Organic chemistry — section overview
Organic chemistry is the study of carbon-containing compounds. Section C7 covers hydrocarbons (alkanes and alkenes), alcohols, carboxylic acids, esters, and polymer chemistry.
Hydrocarbons
Alkanes: CₙH₂ₙ₊₂ (saturated — all single bonds)
- Methane CH₄, Ethane C₂H₆, Propane C₃H₈, Butane C₄H₁₀
Alkenes: CₙH₂ₙ (unsaturated — at least one C=C double bond)
- Ethene C₂H₄, Propene C₃H₆
Test for alkenes: add bromine water; decolourises (turns from orange-brown to colourless) as bromine adds across the C=C bond.
Combustion of hydrocarbons
- Complete combustion (excess O₂): hydrocarbon + O₂ → CO₂ + H₂O
- Incomplete combustion (limited O₂): produces CO (toxic) and carbon (soot)

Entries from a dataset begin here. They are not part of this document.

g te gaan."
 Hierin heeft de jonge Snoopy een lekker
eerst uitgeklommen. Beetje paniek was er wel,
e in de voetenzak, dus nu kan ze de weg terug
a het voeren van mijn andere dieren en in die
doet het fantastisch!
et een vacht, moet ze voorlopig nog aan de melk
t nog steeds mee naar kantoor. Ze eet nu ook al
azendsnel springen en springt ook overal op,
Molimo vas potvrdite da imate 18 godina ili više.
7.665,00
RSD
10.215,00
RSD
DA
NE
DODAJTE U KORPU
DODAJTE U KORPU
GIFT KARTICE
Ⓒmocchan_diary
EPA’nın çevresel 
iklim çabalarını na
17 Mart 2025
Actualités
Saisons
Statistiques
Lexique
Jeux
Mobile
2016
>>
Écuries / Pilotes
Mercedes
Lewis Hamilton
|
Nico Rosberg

Crude oil and fractional distillation
Crude oil is a mixture of hydrocarbons separated by fractional distillation. Smaller molecules (shorter chains): lower boiling point, more flammable, less viscous, more volatile.
Cracking: breaking down long-chain alkanes into shorter, more useful alkanes + alkenes (using high temperature and catalyst/steam).
Alcohols
General formula: CₙH₂ₙ₊₁OH. Example: ethanol (C₂H₅OH).
- Combustion: C₂H₅OH + 3O₂ → 2CO₂ + 3H₂O
- Fermentation: glucose + yeast → ethanol + CO₂ (at ~25–35°C, anaerobic)
- Reaction with carboxylic acids → ester + water (condensation/esterification)
Carboxylic acids
General formula: CₙH₂ₙ₊₁COOH. Example: ethanoic acid (CH₃COOH — vinegar). Weak acids; react with metals, carbonates and alcohols.
Esters
Formed when alcohol + carboxylic acid react (with acid catalyst). Used as perfumes and food flavourings. Example: ethanol + ethanoic acid → ethyl ethanoate + water.
Addition and condensation polymerisation
Addition polymerisation: many alkene monomers join together — C=C bonds open up. n(CH₂=CH₂) → (−CH₂−CH₂−)ₙ (poly(ethene))
Condensation polymerisation (HT): monomers with two functional groups join, releasing small molecules (H₂O or HCl).
Common exam mistakes in C7
- Alkanes are saturated — all single bonds — alkenes are unsaturated (C=C)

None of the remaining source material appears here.